> THE DATA:
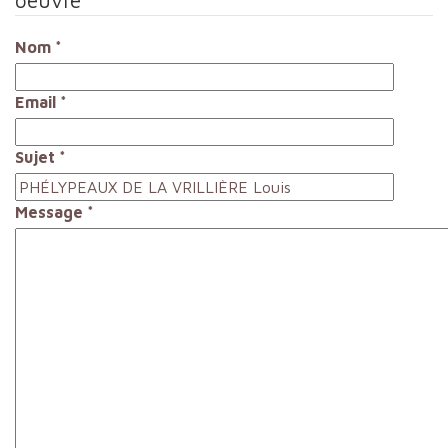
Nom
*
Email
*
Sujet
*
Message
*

==

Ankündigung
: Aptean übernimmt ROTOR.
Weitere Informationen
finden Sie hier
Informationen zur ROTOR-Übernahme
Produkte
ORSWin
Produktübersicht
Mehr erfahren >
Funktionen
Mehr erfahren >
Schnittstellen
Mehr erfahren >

> EXERCISE INSTRUCTIONS: From the records above, count how many lines hold the string "ROTOR", then give only that number.

> RESPONSE: 2